One of my favourite Instagram accounts is @goodfoodcrapdrawing. It’s run by an artist who reminisces about delicious food she’s eaten by drawing it – badly. While you can still tell what they’re depicting, the pictures are something like an artistically-challenged kid might draw for a school project, all scribbly and misshapen. The account has more than 6,000 followers which, when you think about what’s being produced here, is pretty impressive.

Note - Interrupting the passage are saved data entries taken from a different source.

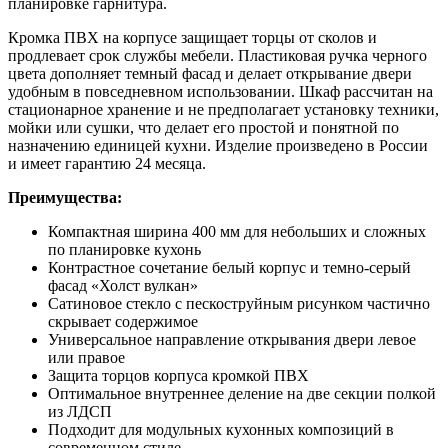
планировке гарнитура.
Кромка ПВХ на корпусе защищает торцы от сколов и
продлевает срок службы мебели. Пластиковая ручка черного
цвета дополняет темный фасад и делает открывание двери
удобным в повседневном использовании. Шкаф рассчитан на
стационарное хранение и не предполагает установку техники,
мойки или сушки, что делает его простой и понятной по
назначению единицей кухни. Изделие произведено в России
и имеет гарантию 24 месяца.
Преимущества:
Компактная ширина 400 мм для небольших и сложных
по планировке кухонь
Контрастное сочетание белый корпус и темно-серый
фасад «Холст вулкан»
Сатиновое стекло с пескоструйным рисунком частично
скрывает содержимое
Универсальное направление открывания двери левое
или правое
Защита торцов корпуса кромкой ПВХ
Оптимальное внутреннее деление на две секции полкой
из ЛДСП
Подходит для модульных кухонных композиций в
современном стиле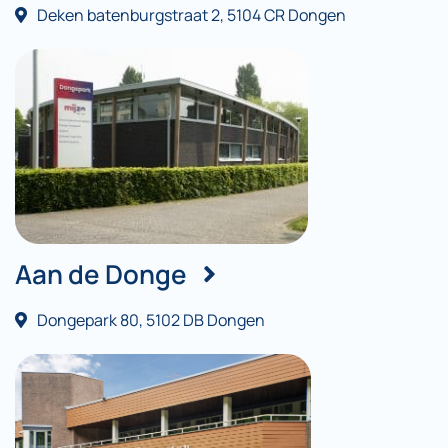
Deken batenburgstraat 2, 5104 CR Dongen
Aan de Donge
Dongepark 80, 5102 DB Dongen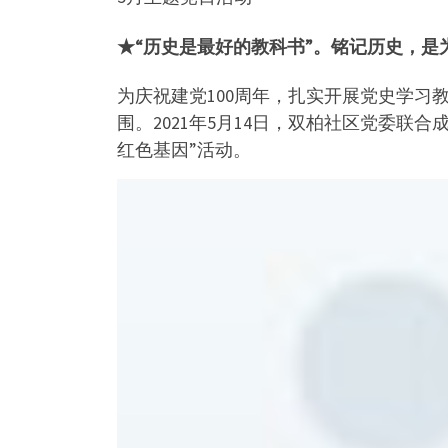
★
“历史是最好的教科书”。铭记历史，是
为庆祝建党100周年，扎实开展党史学
围。2021年5月14日，双柏社区党委
红色基因”活动。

But this is almost literally nothing compared to the one-woman social media illustrator juggernaut that is Mari Andrews (@bymariandrew). Nearly three quarters of a million people follow the NYC-based artist, liking her simple black ink and watercolour images of everyday items accompanied by thoughtful or witty comments in a handwritten scrawl.

Credit: Mari Andrew

There are hundreds – maybe thousands – of hugely successful Instagram artist like Mari, racking up enormous numbers of likes for single line drawings that must only take them about… five minutes, right?

And what about the Twitter accounts whose owners tap out 140-character observations and jokes every few days that end up earning them a book deal? Or the Facebook accounts like Humans of New York with followers in the millions for what are, essentially, vox pops. And then there’s Rupi Kaur’s poetry, which, I’ll admit, seems like it’s easy to write just because the medium we read it on is Instagram.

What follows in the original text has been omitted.